If the president wants to set SA straight he needs to focus on developing workable economic policies in our industrial sectors, writes Mark Allix
Judge Dennis Davis, chair of the Davis Tax Committee, recently told a small business indaba in Johannesburg that while the political climate under new President Cyril Ramaphosa suggests SA has turned a corner, "It’s perfectly obvious we’ve got a hell of a long way to go".
He’s not kidding. Ramaphosa is seemingly welcoming Julius Malema back into the arms of the ANC, despite the EFF commander-in-chief’s purported disdain for such a move, and the fact that the new president was instrumental in kicking him out of the party in the first place.
There is more bad blood. Malema called Ramaphosa a "murderer" responsible for the killing of mine workers in Marikana, before being booted out of Parliament. This raises the question of how much a seemingly urbane Ramaphosa fears losing the 2019 election.
A lot, it appears. More recently, Malema has been censured for wanting to "cut the throat of whiteness", while making references to genocide and other colourful metaphors. That the ANC should want such an individual back illustrates how desperately Ramaphosa fears losing his new role before he has even got started.
That the ANC should want such an individual back illustrates how desperately Ramaphosa fears losing his new role before he has even started.
It is deeply ironic that Ramaphosa’s hands are tied so heavily before he can begin to straighten out his own party. Raids by the Hawks in recent weeks on both ostensible key players in state capture and those who oppose it are an indication that the ghost of former president Jacob Zuma lingers.
This lends credence to the innuendo that Ramaphosa has no option but to support Zuma as some sort of cog in the ANC’s 2019 election campaign — at least in KwaZulu-Natal. It also shows what a terrible ethical state the governing party is in.
It further shows — to borrow a term — how many unreconstructed cadres there still are in the ANC’s higher echelons, despite Zuma’s ignominious exit. This gives effect to the perception that it is a rudderless party with dubious ethics.
Those who have stayed mum on the trashing of stores and the relieving of supermarkets of their polony stocks in the name of keeping their parliamentary seats, now want to re-embrace Malema. When it comes to the topic of expropriation, it is no wonder a sugar cane farm has been burning in KwaZulu-Natal.
If Ramaphosa really wants to set SA straight, he will need to do more than repeat the mantra that expropriation of land without compensation will be done in such a way as to ensure food security and the economy are not threatened.
The country needs to get back to a pragmatic political paradigm illustrated by the Industry Task Team on Climate Change, a voluntary, non-profit association, which represents carbon-and energy-intensive companies in SA.

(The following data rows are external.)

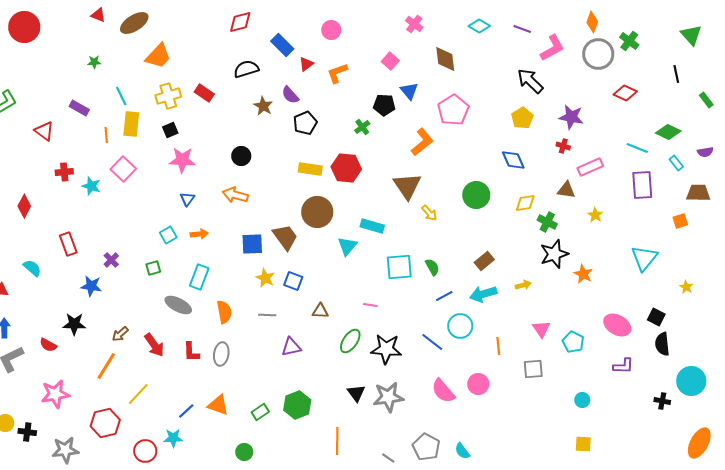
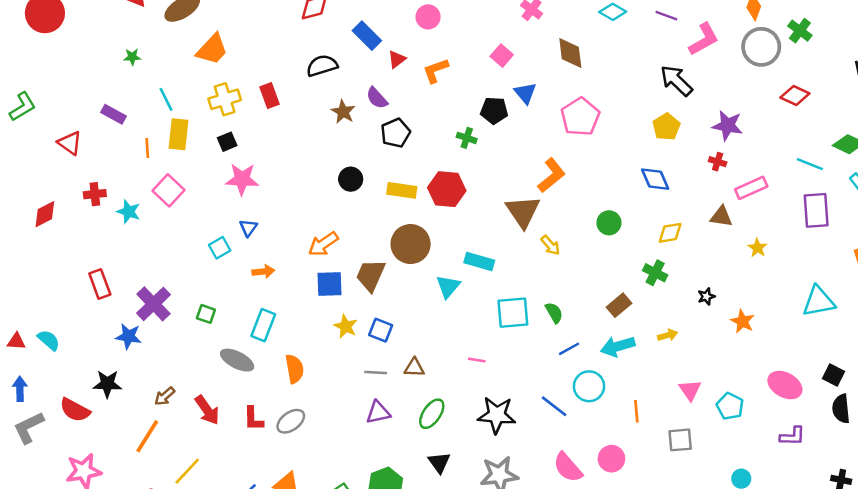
red rectangle: (204, 93) -> (270, 96), turned 36
green cross: (362, 127) -> (467, 138), turned -35
orange L-shape: (422, 142) -> (552, 175), moved
black circle: (241, 156) -> (351, 179), moved
orange arrow: (235, 195) -> (323, 244), moved, turned -50
green circle: (476, 195) -> (609, 223), size x0.7
red diamond: (24, 206) -> (45, 214), moved, turned 35
green cross: (547, 222) -> (655, 273), moved
cyan square: (168, 235) -> (220, 248), moved
brown trapezoid: (285, 237) -> (371, 275), turned -120
black star: (554, 254) -> (706, 296), size x0.5
cyan triangle: (644, 258) -> (819, 301), turned 40
purple cross: (111, 260) -> (153, 304), size x1.8
cyan semicircle: (32, 268) -> (49, 340), moved
green square: (153, 268) -> (206, 314), turned 35
gray line: (267, 315) -> (376, 373), moved
green ellipse: (350, 341) -> (432, 414), moved
red semicircle: (48, 345) -> (75, 410), size x1.4
gray ellipse: (221, 354) -> (291, 421), turned 45
black triangle: (356, 393) -> (439, 462), moved

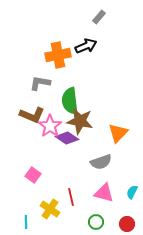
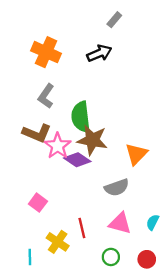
orange cross: (58, 55) -> (46, 52), moved, turned 35
gray L-shape: (40, 83) -> (46, 96), turned -65

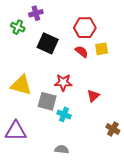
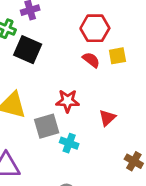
black square: (48, 43) -> (28, 50), moved
gray square: (47, 101) -> (47, 126), turned -30

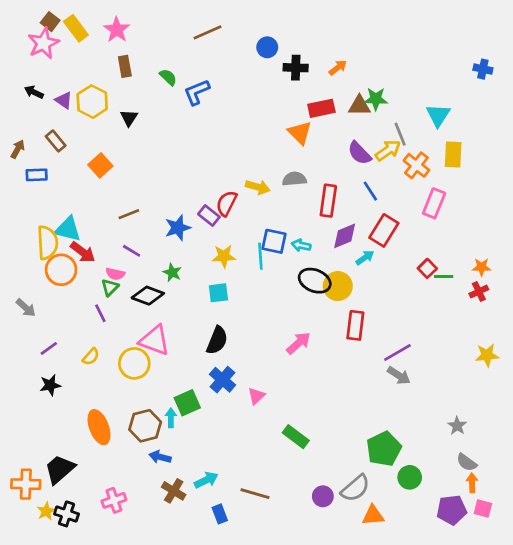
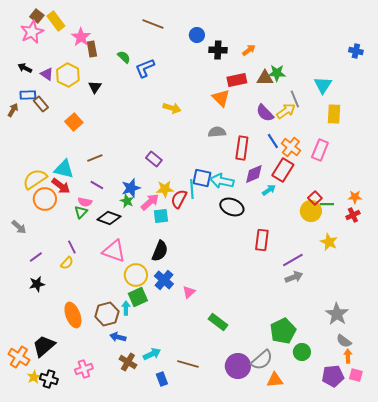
pink star: (117, 30) -> (81, 37), moved
brown line: (208, 32) -> (153, 24), turned 45
orange cross: (416, 165) -> (291, 147), moved
blue rectangle: (37, 175) -> (28, 95), moved
yellow arrow: (258, 187) -> (172, 108), moved
red semicircle: (227, 203) -> (179, 199), moved
blue star: (178, 228) -> (131, 188), moved
cyan triangle: (68, 229) -> (64, 169), moved
yellow semicircle: (47, 243) -> (35, 179), turned -120
cyan arrow: (301, 245) -> (222, 181), size x1.6
yellow circle: (338, 286) -> (311, 211), moved
purple line: (100, 313) -> (72, 247), moved
pink arrow: (298, 343) -> (150, 202), moved
yellow star: (487, 355) -> (329, 242), moved, turned 30
yellow circle: (134, 363) -> (136, 275), moved
gray arrow: (399, 376) -> (294, 277), turned -54
gray star: (457, 426) -> (337, 314), size x1.6
orange cross: (26, 484) -> (19, 357), turned 30
purple circle: (323, 496) -> (238, 366), size x1.6

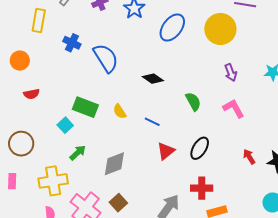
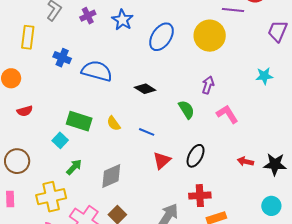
blue semicircle: (106, 58) -> (97, 71), turned -40
purple arrow: (231, 73) -> (208, 85), moved, turned -138
red arrow: (249, 157) -> (245, 161), turned -42

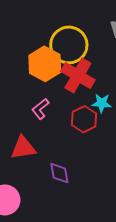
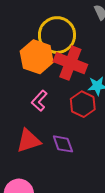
purple diamond: (59, 173) -> (63, 144), moved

In recent comments on the draft Carbon Tax Bill, the task team says it supports SA’s commitments to address climate change, but is in favour of a predictable and gradual transition to a lower-carbon, resource-efficient economy.
It says the proposed tax is not necessary to meet international commitments on climate change as electricity sales volumes have contracted by more than 14% to below 2011 levels. Unsurprisingly, the biggest contractions have been in the country’s mining and industrial sectors.
This highlights the zero-sum game being played by the National Union of Metalworkers of SA in further stalling the signing of renewable energy contracts. The task team says a carbon tax will have no material effect on reducing carbon emissions in SA and will only add costs to consumers, who are already paying through the nose for Eskom’s heavily delayed new-build programme.
Rather, the government should focus on the coherent development of polices and administered pricing through the alignment of government departments. This is the mantra Ramaphosa needs to repeat. The rest is just politics.